(Exercise brief)
Restate word for word the lines of the records below, starting at the line that contains "(876) 978-2345" and ending at the line that contains "información precisa acerca", with both of those lines included and nothing else.

# # # #

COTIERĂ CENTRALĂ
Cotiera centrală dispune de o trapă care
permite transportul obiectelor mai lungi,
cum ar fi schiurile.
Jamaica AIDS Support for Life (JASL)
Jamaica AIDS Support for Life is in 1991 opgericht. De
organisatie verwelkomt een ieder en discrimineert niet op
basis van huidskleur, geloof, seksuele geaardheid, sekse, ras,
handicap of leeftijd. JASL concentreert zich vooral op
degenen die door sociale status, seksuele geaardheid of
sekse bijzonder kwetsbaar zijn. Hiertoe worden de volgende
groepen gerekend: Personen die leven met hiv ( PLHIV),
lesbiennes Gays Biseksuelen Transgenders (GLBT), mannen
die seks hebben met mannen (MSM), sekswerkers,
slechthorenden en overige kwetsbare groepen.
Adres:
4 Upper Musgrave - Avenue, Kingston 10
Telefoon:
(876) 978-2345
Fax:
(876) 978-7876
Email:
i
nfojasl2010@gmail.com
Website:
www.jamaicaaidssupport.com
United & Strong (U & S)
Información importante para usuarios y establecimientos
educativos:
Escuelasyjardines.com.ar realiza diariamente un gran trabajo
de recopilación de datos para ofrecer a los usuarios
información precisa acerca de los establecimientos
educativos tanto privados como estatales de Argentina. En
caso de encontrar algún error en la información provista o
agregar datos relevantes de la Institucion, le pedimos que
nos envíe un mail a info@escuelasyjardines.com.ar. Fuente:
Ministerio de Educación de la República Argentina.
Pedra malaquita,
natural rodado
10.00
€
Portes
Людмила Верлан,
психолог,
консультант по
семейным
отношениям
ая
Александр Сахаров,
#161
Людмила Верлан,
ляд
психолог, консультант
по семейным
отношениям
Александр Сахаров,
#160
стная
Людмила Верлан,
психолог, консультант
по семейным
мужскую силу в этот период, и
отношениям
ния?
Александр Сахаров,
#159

# # # #

(Solution to the exercise)
(876) 978-2345
Fax:
(876) 978-7876
Email:
i
nfojasl2010@gmail.com
Website:
www.jamaicaaidssupport.com
United & Strong (U & S)
Información importante para usuarios y establecimientos
educativos:
Escuelasyjardines.com.ar realiza diariamente un gran trabajo
de recopilación de datos para ofrecer a los usuarios
información precisa acerca de los establecimientos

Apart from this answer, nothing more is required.